Thursday, November 15, 2007

The Federal Happiness Code

I was rather disturbed by this NYT editorial promoting direct government intervention to make people happy. GMU economics prof Don Boudreaux had the following to say about it (here):

“Here's the scariest line I've read in ages: "The era of laissez-faire happiness might be coming to an end. Some prominent economists and psychologists are looking into ways to measure happiness to draw it into the public policy realm."

“Several decades ago, many economists - enamored of their increasing ability to describe statistically existing patterns of production - fancied that a new age was dawning in which government would improve the lot of ordinary people by substituting its own production and distribution "plans" for the results of the market. These fancies proved to be dangerous fantasies. We would all be much better off -- happier, even! -- if this new generation of planners are laughed out of the public arena before their power grows to be as large as their gargantuan arrogance.”

These kinds of efforts always start with the best of intentions. Eventually you’d wind up with the happiness police. One of Boudreax’s readers responds, “Implicit in unhappiness, as defined by the Times, is the envy we feel toward those who have more than we do (with an interesting implication that the wealth must be making them happy).” The implication is that more wealth transfer programs would increase happiness.

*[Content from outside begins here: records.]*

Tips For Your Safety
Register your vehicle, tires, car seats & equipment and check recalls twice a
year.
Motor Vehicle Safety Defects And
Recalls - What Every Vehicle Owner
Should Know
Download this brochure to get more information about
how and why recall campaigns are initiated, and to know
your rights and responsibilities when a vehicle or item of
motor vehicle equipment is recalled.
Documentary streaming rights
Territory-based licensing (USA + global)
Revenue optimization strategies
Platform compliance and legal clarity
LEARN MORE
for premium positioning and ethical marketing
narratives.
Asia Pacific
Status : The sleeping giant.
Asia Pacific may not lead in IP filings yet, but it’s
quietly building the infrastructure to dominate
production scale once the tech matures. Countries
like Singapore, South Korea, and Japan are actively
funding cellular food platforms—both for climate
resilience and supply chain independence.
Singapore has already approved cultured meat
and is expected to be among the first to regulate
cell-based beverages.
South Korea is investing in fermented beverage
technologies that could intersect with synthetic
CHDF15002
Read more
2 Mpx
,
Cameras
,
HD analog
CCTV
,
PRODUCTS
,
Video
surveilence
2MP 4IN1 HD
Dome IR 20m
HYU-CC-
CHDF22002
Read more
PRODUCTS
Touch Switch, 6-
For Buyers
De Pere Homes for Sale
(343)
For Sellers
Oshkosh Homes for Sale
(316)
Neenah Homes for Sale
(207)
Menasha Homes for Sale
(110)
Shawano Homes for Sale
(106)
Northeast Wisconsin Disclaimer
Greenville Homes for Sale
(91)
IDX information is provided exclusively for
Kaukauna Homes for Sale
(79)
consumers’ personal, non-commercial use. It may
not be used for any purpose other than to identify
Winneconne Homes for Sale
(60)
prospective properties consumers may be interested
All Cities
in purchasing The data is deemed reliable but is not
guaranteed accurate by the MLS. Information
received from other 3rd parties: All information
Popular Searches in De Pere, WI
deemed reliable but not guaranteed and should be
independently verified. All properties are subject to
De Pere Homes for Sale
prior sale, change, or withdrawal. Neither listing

The opening paragraph of the NYT editorial employs a logical fallacy to compare protecting life and liberty of citizens with making citizens happy. The entire editorial is then based on this fallacy. The Declaration of Independence does not imply that government can or should in any way make people happy. Rather, “the pursuit of Happiness” is among “certain unalienable Rights” with which “all men” are “endowed by their Creator.” The Declaration does state that it is the job of government “to secure these rights” by the “consent of the governed.”

While the Declaration cites God as the author of our “unalienable Rights,” it does not imply that even God can make us happy. Government can and should ensure that it does nothing to abridge our right to pursue happiness. In fact, if the government does infringe on that right, the Declaration suggests that it is high time to refuse to be governed by that institution.

Government can protect our right to pursue happiness, but it can do nothing to make us happy. As I frequently tell my children, happiness comes by individual choice. You choose to be happy or not. Nobody can do that for you.

To assume that the government can make you happy is to assume that a satisfactory definition of happiness can be achieved through political, legislative, and regulatory compromise. Can’t you just imagine a multi-volume Federal Happiness Code along the lines of our incomprehensible Internal Revenue Code? It could be backed up by thousands and thousands of pages of federal happiness regulations administered by multitudes of minions working for the Internal Happiness Service.

Since all governmental power is ultimately coercive power, a logical step on this journey would be to enforce happiness. I’m sure it would be just peachy to have IHS bureaucrats and happiness officers making sure you’ve properly filed your annual happiness return forms. And if you don’t, you might get a visit from gun-toting IHS officers with smiley faces on their badges.

Too far-fetched, you say? That’s what they thought with respect to federal income taxation back when the 16th Amendment was passed.

3 comments:

Divulge said...

I have to agree with you, I don't think that waking up to see police officers lugging around the "Jump-for-Joy Bazooka" would be a sight anyone would want to see. I also have to say that unhappiness is vital to our happiness. Going through a trial can make us feel better at the end. I don't think that I would be happy for being chucked in jail, just because my happiness was up to standard that day. I don't like doing some things, but Ido them anyways, knowing I'll be happier if I do it now and don't have to face the consequences later. I also have to say that pain is one of the best teachers in the universe. If it hurts, don't do it again. This could evolve into a society where little Jimmy could be taken tould Juvie because he poked his finger on a knife and didn't like it.

Democracy Lover said...

If men (and women one presumes) are "endowed by their Creator" with a right to the "pursuit of happiness", and governments "derive their just powers" from the "consent of the governed", then why should the governed be prevented from using the just powers of their government to assist in their pursuit of happiness?

Certainly government cannot make us happy, but it can certainly make us very unhappy (as the Founders were under King George), and it can assist in our pursuit of happiness without being coercive. A government that employs coercion on the governed is not a democracy and is not Constitutional. A government that permits, encourages and enables its citizens to pursue happiness is much preferable to one that says "you're own your own, we refuse to help".

Reach Upward said...

I agree that government can make sure it does nothing to infringe on our right to pursue happiness. But I disagree that government can make rules to make us happy. The only way it can circumvent coercion in its efforts to secure happiness for the governed is to ensure that there is extremely broad consensus on specific points.

A simple majority won't cut it. Even a two-thirds majority won't cut it. There will still be significant portions of the population that will be coerced into having somebody's vision of happiness shoved down their throats.

For this reason, government should be confined to action on items where very broad consensus can be achieved. Even then, however, we must be careful of creating a tyranny of the majority over a small minority.